La Teste-de-Buch (France) - Leur destin tragique se résumait, jusque-là, à la simple mention de leur nombre: "940". Les noms des tirailleurs d'Afrique de la Première Guerre mondiale décédés au camp militaire du Courneau (Gironde), loin du front, sortent enfin de l'oubli.
Il y a cent ans, en avril 1916, les autorités militaires ouvraient sur la commune de La Teste-de-Buch, près d'Arcachon, un "camp d'hivernage" pour acclimater à la rigueur du climat européen les soldats africains (Mali, Sénégal, Guinée, Côte d'Ivoire, Burkina-Faso, Bénin, Niger, Mauritanie et
Madagascar).
Il fallait aussi enseigner aux nouvelles recrues les rudiments militaires et organiser le repos de ceux qui étaient déjà passés par le front. Un camp identique existait dans le Var.
Ainsi, environ 70.000 tirailleurs transitèrent entre avril 1916 et septembre 1917 par les 400 baraquements construits à la va-vite "en carton bitumé".
Mais la caserne, édifiée sur une zone marécageuse et soumise à une forte humidité, se révèle un mouroir. Les soldats, parfois déjà contaminés dans les camps d'enrôlement, sont victimes de maladies respiratoires, de pneumonies fulgurantes. Véritable cauchemar sanitaire, la zone est baptisée "le camp de la misère".
Pire, face à cette mortalité inquiétante, les soldats africains font l'objet d'expérimentations de vaccins lancées dans la précipitation par le ministère de la Défense et l'Institut Pasteur, comme le révèle Serge Simon, auteur du documentaire "Une pensée du Courneau" réalisé en 2011.
Au total, près d'un millier de tirailleurs décèdent au camp, loin de tout combat. La polémique sur leur sort enflamme jusqu'à la chambre des députés. Blaise Diagne (1872-1934), premier député africain à l'Assemblée nationale, réclame la fermeture du camp dès décembre 1916. Elle est votée par le Sénat en 1917.
- "Souvenir construit en commun" -
"Jusqu'à l'ouverture au camp d'un hôpital en août 1916, les tirailleurs malades étaient soignés à Arcachon ou La Teste et inhumés dans ces deux communes. Par la suite, ils seront enterrés sur place", raconte Jean-Pierre Caule, 76 ans, membre de la Société historique d'Arcachon et du Pays de Buch, qui s'intéresse au Courneau depuis quinze ans.
Lorsque le camp est rasé en 1928, les dépouilles des soldats africains sont regroupées dans une fosse commune au lieu-dit Le Natus. Peu à peu, le site, perdu au milieu des pins, tombe en déshérence.
Ce sont les anciens combattants de La Teste-de-Buch qui, à la fin des années 1950, le tirent de l'oubli, eux "qui ne supportaient plus de savoir leur frères d'armes ensevelis dans une fosse commune, sépulture anonyme surmontée d'une pierre indigne de leur sacrifice", comme le soulignait lors d'un hommage en 2013 l'ex-ministre des Anciens Combattants, Kader Arif.

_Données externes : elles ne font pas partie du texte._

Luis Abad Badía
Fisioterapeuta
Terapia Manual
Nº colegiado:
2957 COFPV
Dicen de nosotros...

Ainsi, en 1965, une stèle est érigée avec une plaque de marbre à la formulation approximative mentionnant les "940 Sénégalais morts pour la France", en réalité plus nombreux et d'origines diverses.

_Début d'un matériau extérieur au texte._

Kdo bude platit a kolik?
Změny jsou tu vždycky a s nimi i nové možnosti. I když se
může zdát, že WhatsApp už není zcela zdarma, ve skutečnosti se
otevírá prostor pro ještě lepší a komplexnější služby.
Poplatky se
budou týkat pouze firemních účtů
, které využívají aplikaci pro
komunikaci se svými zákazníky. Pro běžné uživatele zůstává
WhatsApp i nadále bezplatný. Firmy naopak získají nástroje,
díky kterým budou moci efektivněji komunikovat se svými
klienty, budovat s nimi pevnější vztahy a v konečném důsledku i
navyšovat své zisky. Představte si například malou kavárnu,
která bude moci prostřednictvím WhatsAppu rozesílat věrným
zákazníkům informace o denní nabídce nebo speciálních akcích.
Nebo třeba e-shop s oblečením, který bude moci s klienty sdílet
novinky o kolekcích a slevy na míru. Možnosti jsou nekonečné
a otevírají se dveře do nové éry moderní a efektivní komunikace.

Mais si l'outrage de l'oubli est réparé, celui de l'anonymat subsiste. Depuis quelques années, des historiens locaux, aidés par le Service des archives de La Teste et le ministère des Anciens Combattants, se sont attelés à un minutieux travail d'identification à partir de divers registres.
"A ce jour, entre 956 et 958 noms ont été identifiés", explique Jean-Pierre Caule, qui possède aussi une collection d'une centaine de cartes postales montrant le camp du Courneau et ses occupants.
Pour éviter les erreurs de graphie et les inversions entre noms et prénoms, des Sénégalais de Bordeaux se sont impliqués. "Ce sont aussi nos héros à nous", témoigne Abdoulaye Ndiaye, un expert aéronautique installé en Gironde depuis 1993. Il a découvert le site il y a un an seulement. "J'ai été frappé qu'on ne connaisse pas les noms de tous ces soldats", explique-t-il. "C'est un souvenir qui se construit en commun", se réjouit Jean-Pierre Caule.
Depuis 2014, sur le site labellisé "Centenaire 14-18", un panneau provisoire où sont inscrits les centaines de noms répertoriés a été installé. En attendant qu'un monument définitif soit érigé, d'ici 2018, pour faire retrouver leur "identité" et leur "dignité", selon les mots de Kader Arif, à ce "millier d'hommes perdus dans ce repli de notre histoire".